Story

Sant Joan across Mallorca

Bonfires, fire-jumping and habaneres — how the island stays up for its shortest night.

By the Thril editors

On the eve of Sant Joan, the whole island seems to stay up past midnight. It's Mallorca's midsummer night — the shortest of the year — and it's marked the way it has been for centuries: with bonfires on the sand, fireworks over the water, music in the plaça, and a dip in the sea for luck. There's no single place to be, because everywhere is doing its own version at once. This is a route through four of them. It starts in **Palma**, where the Nit de Sant Joan turns the seafront into the island's biggest celebration — crowds, fire and the cathedral lit up behind it all.
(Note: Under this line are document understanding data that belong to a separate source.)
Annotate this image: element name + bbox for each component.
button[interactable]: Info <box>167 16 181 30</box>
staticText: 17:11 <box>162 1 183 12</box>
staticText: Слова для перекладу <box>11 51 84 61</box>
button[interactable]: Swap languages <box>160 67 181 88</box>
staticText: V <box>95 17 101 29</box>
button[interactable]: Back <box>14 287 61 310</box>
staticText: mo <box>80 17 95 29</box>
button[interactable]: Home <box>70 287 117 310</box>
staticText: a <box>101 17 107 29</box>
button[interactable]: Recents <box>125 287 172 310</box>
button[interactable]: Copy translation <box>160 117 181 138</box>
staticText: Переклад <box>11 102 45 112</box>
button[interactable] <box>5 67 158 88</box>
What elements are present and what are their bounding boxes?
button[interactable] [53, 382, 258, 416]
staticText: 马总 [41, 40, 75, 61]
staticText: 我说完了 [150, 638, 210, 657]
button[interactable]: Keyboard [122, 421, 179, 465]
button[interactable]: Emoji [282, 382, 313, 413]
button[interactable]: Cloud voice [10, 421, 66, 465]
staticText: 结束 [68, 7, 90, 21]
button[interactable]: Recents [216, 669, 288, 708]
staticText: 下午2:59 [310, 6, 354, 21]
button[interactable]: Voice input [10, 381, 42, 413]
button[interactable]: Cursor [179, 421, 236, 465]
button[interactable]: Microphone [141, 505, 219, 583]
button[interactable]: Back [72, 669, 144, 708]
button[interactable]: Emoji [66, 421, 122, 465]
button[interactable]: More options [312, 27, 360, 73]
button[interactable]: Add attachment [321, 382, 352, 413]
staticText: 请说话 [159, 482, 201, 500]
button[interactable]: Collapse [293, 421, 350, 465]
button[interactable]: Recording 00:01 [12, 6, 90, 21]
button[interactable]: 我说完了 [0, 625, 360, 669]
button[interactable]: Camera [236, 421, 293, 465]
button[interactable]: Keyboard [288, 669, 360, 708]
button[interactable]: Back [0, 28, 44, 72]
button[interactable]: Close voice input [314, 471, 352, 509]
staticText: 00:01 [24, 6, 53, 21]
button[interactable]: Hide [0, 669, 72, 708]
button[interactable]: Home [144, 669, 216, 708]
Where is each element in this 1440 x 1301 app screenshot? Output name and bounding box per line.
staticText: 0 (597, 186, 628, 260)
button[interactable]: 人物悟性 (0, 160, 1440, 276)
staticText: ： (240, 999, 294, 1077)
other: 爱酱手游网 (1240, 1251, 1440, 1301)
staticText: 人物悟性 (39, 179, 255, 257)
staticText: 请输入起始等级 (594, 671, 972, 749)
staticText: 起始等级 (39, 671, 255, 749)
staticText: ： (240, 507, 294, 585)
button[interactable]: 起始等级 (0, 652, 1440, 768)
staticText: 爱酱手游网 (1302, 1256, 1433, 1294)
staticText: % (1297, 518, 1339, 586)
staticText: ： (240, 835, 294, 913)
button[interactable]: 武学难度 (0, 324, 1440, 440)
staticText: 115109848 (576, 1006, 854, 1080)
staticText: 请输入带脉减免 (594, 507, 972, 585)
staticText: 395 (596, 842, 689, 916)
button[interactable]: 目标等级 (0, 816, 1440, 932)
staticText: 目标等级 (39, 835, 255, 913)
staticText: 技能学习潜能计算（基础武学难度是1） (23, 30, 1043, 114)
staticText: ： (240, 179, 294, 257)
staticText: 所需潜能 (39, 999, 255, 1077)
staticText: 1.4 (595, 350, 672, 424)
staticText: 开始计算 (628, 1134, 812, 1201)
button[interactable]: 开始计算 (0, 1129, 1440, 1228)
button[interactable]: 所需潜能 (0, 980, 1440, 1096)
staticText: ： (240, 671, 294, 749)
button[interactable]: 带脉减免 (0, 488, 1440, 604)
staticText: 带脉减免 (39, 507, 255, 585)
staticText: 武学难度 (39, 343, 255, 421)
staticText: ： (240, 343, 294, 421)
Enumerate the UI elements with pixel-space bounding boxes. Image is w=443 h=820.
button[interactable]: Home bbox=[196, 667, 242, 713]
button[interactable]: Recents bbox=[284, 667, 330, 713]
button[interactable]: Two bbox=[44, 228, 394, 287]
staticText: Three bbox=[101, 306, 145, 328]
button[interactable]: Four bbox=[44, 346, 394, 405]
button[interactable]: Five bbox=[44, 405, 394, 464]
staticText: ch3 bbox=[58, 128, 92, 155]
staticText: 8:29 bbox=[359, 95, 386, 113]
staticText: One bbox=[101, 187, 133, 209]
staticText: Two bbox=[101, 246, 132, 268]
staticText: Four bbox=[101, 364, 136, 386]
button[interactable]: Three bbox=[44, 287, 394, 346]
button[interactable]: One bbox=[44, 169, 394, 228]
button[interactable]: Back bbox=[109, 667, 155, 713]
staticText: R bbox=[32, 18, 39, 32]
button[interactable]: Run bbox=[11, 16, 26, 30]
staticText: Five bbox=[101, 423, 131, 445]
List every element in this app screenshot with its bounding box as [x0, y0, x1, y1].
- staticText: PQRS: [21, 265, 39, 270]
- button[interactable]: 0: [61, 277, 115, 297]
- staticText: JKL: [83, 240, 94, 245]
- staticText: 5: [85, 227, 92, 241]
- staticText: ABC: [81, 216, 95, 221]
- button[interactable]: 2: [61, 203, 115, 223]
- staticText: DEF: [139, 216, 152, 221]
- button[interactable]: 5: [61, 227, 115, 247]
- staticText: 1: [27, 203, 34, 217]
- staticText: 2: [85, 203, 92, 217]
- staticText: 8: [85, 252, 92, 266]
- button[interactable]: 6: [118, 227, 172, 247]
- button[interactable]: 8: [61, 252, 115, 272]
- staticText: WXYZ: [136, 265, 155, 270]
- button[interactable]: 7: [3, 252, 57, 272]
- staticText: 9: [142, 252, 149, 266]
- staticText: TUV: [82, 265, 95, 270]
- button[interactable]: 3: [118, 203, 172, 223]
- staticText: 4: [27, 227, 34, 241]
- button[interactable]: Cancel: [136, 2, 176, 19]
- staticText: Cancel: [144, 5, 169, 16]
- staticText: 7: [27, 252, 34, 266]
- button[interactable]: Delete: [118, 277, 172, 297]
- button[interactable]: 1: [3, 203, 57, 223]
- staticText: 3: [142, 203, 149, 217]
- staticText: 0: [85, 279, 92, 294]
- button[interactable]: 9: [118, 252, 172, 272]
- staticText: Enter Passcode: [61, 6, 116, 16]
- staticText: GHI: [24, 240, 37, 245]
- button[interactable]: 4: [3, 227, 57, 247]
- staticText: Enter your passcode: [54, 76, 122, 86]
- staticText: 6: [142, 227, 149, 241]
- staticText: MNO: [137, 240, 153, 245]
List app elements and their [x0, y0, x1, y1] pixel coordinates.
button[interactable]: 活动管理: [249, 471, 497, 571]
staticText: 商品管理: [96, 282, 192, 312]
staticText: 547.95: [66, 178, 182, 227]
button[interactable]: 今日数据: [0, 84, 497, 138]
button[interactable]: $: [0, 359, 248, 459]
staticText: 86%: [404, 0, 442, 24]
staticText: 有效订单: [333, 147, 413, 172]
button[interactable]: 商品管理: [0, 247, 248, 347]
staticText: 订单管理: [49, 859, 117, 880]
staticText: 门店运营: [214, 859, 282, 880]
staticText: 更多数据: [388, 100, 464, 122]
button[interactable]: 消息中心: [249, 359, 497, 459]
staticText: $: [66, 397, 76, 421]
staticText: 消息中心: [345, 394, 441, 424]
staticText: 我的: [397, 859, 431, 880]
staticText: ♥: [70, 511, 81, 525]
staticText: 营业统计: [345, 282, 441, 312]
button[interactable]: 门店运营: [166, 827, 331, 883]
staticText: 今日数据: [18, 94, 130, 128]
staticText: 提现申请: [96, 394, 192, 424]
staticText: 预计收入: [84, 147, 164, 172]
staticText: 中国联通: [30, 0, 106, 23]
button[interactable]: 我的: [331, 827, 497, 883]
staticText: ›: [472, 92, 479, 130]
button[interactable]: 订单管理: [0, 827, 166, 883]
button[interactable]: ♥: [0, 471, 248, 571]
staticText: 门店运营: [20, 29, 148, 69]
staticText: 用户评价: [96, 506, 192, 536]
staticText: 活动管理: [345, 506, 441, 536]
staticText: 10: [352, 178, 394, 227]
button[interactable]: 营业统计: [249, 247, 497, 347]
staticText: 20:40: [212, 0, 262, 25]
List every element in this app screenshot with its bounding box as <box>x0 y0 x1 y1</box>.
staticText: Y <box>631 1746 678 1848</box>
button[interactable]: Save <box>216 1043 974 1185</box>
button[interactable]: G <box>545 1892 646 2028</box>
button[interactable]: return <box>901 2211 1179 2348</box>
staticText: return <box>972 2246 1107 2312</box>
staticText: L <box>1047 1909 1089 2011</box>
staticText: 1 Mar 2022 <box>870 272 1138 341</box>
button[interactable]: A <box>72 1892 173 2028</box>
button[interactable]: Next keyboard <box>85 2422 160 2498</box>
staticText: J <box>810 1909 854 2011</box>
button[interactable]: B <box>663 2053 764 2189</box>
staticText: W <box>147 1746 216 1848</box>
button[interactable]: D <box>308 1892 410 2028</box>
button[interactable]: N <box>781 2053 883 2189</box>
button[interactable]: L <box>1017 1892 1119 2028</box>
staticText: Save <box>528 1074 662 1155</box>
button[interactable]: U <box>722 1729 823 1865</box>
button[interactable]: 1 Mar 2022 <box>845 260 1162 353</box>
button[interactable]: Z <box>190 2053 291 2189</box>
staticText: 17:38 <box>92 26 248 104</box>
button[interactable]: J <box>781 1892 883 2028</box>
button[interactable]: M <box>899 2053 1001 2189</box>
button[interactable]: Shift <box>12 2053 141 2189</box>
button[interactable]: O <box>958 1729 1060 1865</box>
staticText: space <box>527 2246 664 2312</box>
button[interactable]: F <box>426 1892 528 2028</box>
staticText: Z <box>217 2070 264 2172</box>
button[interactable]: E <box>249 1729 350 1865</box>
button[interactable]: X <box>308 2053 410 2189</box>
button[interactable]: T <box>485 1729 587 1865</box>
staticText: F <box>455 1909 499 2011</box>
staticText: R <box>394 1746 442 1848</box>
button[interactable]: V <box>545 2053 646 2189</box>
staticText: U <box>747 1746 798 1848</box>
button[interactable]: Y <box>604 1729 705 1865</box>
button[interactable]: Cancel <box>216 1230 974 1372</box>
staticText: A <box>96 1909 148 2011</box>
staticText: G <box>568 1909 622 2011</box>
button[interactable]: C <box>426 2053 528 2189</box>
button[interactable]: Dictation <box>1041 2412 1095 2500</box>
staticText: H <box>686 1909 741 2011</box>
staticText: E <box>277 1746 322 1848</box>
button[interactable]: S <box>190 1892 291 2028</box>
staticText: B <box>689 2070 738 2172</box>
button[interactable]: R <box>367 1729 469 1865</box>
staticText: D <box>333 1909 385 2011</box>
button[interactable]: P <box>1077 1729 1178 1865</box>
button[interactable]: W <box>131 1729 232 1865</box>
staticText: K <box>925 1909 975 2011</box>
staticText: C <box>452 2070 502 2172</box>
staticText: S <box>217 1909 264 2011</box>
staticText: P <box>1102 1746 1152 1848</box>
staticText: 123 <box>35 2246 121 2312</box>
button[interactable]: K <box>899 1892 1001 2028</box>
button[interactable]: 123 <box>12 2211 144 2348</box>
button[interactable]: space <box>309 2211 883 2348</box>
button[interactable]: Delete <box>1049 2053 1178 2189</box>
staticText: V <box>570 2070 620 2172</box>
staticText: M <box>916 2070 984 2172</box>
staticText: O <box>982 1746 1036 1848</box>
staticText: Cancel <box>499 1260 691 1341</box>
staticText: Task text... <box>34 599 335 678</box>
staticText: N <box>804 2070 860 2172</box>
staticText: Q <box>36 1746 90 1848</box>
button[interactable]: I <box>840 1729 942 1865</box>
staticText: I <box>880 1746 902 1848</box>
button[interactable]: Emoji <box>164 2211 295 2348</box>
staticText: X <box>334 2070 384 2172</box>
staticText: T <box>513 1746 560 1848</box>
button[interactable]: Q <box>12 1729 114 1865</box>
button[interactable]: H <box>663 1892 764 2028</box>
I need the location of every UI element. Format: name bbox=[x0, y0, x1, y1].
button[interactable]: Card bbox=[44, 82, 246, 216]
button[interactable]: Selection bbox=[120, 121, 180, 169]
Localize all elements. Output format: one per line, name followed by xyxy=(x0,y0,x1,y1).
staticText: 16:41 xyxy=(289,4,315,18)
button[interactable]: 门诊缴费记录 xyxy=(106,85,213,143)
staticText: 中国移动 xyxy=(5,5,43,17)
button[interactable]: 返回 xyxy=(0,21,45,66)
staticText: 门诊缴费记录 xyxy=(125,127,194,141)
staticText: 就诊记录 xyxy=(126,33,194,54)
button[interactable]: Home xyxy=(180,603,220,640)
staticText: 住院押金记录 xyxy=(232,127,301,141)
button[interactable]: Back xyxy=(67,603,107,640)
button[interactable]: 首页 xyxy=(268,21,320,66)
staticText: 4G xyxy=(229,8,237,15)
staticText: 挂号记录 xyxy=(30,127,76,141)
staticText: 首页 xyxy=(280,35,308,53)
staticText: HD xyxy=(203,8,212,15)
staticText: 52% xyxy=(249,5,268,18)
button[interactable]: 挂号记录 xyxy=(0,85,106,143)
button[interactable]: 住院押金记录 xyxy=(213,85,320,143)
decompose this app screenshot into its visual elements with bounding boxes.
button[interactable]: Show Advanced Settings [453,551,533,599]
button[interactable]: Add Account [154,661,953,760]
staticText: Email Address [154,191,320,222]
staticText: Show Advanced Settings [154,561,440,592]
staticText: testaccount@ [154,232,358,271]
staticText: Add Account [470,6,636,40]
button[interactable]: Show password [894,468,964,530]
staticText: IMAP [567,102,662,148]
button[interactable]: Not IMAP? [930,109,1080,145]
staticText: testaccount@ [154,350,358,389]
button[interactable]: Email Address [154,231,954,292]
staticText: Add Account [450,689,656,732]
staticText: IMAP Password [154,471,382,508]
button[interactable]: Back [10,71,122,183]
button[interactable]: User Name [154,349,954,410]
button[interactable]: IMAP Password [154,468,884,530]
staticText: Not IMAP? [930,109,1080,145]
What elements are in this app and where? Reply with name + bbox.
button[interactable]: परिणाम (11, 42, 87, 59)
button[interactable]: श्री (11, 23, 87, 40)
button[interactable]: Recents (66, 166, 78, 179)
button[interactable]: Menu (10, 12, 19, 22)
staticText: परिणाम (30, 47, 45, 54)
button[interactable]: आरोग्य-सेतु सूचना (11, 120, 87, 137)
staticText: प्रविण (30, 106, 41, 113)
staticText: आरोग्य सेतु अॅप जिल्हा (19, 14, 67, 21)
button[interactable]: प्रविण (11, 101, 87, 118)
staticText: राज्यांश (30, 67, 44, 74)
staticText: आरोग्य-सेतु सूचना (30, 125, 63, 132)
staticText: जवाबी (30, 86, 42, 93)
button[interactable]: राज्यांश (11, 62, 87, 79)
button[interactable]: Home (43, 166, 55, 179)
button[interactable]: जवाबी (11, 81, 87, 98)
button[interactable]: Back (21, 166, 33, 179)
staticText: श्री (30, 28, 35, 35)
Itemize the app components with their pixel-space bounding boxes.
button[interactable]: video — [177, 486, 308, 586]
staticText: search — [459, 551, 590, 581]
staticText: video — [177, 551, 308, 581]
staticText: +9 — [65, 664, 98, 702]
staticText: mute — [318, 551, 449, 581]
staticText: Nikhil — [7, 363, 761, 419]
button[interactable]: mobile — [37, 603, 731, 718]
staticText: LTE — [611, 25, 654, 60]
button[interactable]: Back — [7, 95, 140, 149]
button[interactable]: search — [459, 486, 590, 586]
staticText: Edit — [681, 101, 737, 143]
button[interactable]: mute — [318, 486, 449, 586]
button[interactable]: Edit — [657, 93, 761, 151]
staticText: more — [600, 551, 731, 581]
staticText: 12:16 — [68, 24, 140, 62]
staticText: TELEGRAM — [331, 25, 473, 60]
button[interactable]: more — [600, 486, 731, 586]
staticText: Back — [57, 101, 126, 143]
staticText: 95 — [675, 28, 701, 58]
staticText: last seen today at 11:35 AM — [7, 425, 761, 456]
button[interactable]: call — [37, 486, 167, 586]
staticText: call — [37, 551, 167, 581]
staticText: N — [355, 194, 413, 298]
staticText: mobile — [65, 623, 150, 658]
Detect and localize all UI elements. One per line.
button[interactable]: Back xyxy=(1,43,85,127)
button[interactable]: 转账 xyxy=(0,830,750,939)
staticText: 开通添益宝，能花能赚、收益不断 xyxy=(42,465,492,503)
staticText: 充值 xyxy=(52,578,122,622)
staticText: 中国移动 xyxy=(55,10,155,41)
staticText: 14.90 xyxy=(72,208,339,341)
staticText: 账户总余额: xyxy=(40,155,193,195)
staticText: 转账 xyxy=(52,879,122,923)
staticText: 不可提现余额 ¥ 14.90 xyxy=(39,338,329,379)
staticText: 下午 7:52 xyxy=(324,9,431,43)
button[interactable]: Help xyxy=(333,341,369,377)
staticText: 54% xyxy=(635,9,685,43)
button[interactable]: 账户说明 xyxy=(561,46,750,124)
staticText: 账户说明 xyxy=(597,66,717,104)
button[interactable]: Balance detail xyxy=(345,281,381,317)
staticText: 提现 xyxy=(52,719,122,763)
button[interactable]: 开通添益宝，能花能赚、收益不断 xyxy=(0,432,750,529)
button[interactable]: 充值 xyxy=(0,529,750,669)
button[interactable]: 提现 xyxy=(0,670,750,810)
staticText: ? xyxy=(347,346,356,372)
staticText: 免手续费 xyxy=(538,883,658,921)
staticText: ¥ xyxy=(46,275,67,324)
Up in the Tramuntana, **Deià** keeps things more intimate, its festes winding through steep stone streets above the coast. Over on the east, **Son Servera** throws one of the liveliest village fiestas of the season. And along the shoreline, the **revetla on Mallorca's beaches** is the people's version — families claiming a patch of sand, lighting small fires and seeing in the 24th together. Pick one and commit, or hop between a couple if you're near the right towns. Either way, the trick is the same everywhere: stay out late, follow the smoke and the music, and don't be surprised if the night ends with your feet in the water.